EXERCISE AIM: Which lines of the data contain the string "background"? Copy every one of them.

DATA TO USE START

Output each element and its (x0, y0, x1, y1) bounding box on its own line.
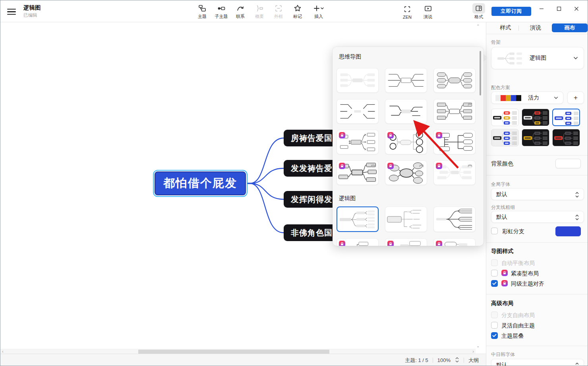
structure-option-map-hex[interactable] (433, 130, 476, 154)
structure-option-map-faded[interactable] (337, 68, 379, 93)
document-edit-status: 已编辑 (23, 12, 41, 18)
structure-option-logic-tree[interactable] (337, 206, 379, 232)
tool-label: 子主题 (215, 14, 228, 19)
branch-width-select[interactable]: 默认 (491, 211, 584, 223)
color-scheme-label: 配色方案 (491, 84, 510, 91)
structure-option-logic-cut2[interactable] (385, 238, 427, 246)
tool-label: 外框 (274, 14, 283, 19)
rainbow-branch-color[interactable] (555, 226, 581, 236)
tab-style[interactable]: 样式 (493, 23, 517, 32)
skeleton-dropdown[interactable]: 逻辑图 (491, 47, 584, 69)
close-button[interactable] (568, 1, 585, 16)
color-scheme-dropdown[interactable]: 活力 (491, 92, 563, 104)
cjk-font-label: 中日韩字体 (491, 351, 515, 358)
maximize-button[interactable] (550, 1, 568, 16)
tab-present[interactable]: 演说 (524, 23, 547, 32)
branch-width-label: 分支线粗细 (491, 204, 515, 211)
horizontal-scrollbar[interactable]: ‹ › (0, 349, 476, 354)
cjk-font-select[interactable]: 默认 (491, 359, 584, 366)
map-style-checkbox[interactable] (491, 280, 498, 287)
scheme-swatches (495, 95, 521, 101)
horizontal-scrollbar-thumb[interactable] (138, 350, 329, 354)
cjk-font-value: 默认 (496, 362, 507, 366)
advanced-layout-checkbox[interactable] (491, 322, 498, 329)
status-bar: 主题: 1 / 5 100% 大纲 (0, 354, 486, 366)
structure-option-map-faded2[interactable] (433, 160, 476, 185)
menu-icon[interactable] (7, 7, 17, 15)
skeleton-label: 骨架 (491, 39, 501, 46)
structure-option-logic-cut3[interactable] (433, 238, 476, 246)
lock-badge-icon (501, 280, 508, 286)
marker-icon (293, 4, 302, 13)
structure-option-map-pills[interactable] (433, 68, 476, 93)
skeleton-value: 逻辑图 (530, 55, 546, 62)
lock-badge-icon (436, 241, 442, 246)
scheme-color-swatch (516, 95, 521, 101)
structure-option-logic-cut1[interactable] (337, 238, 379, 246)
tool-subtopic[interactable]: 子主题 (212, 2, 231, 21)
structure-option-map-boxes[interactable] (433, 99, 476, 124)
tab-canvas[interactable]: 画布 (552, 23, 588, 32)
advanced-layout-header: 高级布局 (491, 300, 513, 307)
advanced-layout-checkbox[interactable] (491, 332, 498, 339)
scheme-color-swatch (511, 95, 516, 101)
theme-thumbnail[interactable] (552, 129, 580, 146)
map-style-checkbox[interactable] (491, 270, 498, 276)
subscribe-button[interactable]: 立即订阅 (491, 7, 531, 16)
map-style-checkbox (491, 259, 498, 266)
topic-count: 主题: 1 / 5 (405, 357, 428, 364)
zoom-stepper-icon[interactable] (455, 357, 459, 364)
structure-option-logic-box[interactable] (385, 206, 427, 232)
outline-button[interactable]: 大纲 (468, 357, 479, 364)
scroll-right-icon[interactable]: › (472, 349, 474, 354)
structure-option-map-circles[interactable] (385, 130, 427, 154)
format-label: 格式 (474, 14, 483, 20)
format-panel-button[interactable]: 格式 (468, 2, 489, 21)
crown-icon (467, 101, 473, 108)
structure-option-map-centerbar[interactable] (385, 99, 427, 124)
zen-mode-button[interactable]: ZEN (397, 2, 418, 21)
scroll-up-icon[interactable]: ⌃ (476, 24, 480, 28)
structure-option-map-sketch[interactable] (337, 160, 379, 185)
theme-thumbnail[interactable] (491, 109, 519, 126)
sidebar-tabs: 样式 演说 画布 (486, 23, 588, 34)
tool-topic[interactable]: 主题 (193, 2, 212, 21)
structure-option-map-outline[interactable] (385, 68, 427, 93)
global-font-select[interactable]: 默认 (491, 188, 584, 200)
add-scheme-button[interactable]: + (567, 92, 584, 104)
scroll-down-icon[interactable]: ⌄ (476, 344, 480, 348)
present-label: 演说 (424, 14, 432, 20)
tool-insert[interactable]: 插入 (307, 2, 330, 21)
tool-label: 概要 (255, 14, 264, 19)
central-topic[interactable]: 都怕借个屁发 (155, 171, 246, 195)
theme-thumbnail[interactable] (491, 129, 519, 146)
tool-label: 联系 (236, 14, 245, 19)
structure-option-map-arrows[interactable] (337, 130, 379, 154)
scroll-left-icon[interactable]: ‹ (2, 349, 4, 354)
zoom-level[interactable]: 100% (437, 357, 451, 363)
advanced-layout-option-label: 灵活自由主题 (501, 322, 535, 329)
background-color-label: 背景颜色 (491, 160, 513, 167)
tool-label: 主题 (198, 14, 207, 19)
rainbow-branch-checkbox[interactable] (491, 228, 498, 234)
structure-option-map-angular[interactable] (337, 99, 379, 124)
theme-thumbnail[interactable] (552, 109, 580, 126)
lock-badge-icon (339, 241, 345, 246)
tool-label: 插入 (314, 14, 323, 19)
toolbar-right: ZEN 演说 (397, 2, 438, 21)
theme-thumbnail[interactable] (522, 129, 549, 146)
document-title-block: 逻辑图 已编辑 (23, 4, 41, 18)
structure-option-logic-fan[interactable] (433, 206, 476, 232)
tool-marker[interactable]: 标记 (288, 2, 307, 21)
tool-relation[interactable]: 联系 (231, 2, 250, 21)
popup-scrollbar-thumb[interactable] (480, 51, 481, 95)
lock-badge-icon (436, 132, 442, 138)
background-color-swatch[interactable] (555, 159, 581, 168)
theme-thumbnail[interactable] (522, 109, 549, 126)
structure-option-map-bubbles[interactable] (385, 160, 427, 185)
minimize-button[interactable] (533, 1, 550, 16)
chevron-down-icon (573, 56, 578, 60)
updown-icon (575, 214, 579, 220)
present-button[interactable]: 演说 (418, 2, 438, 21)
lock-badge-icon (339, 163, 345, 169)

DATA TO USE END

EXERCISE OUTPUT:
background-color-label: 背景颜色 (491, 160, 513, 167)
background-color-swatch[interactable] (555, 159, 581, 168)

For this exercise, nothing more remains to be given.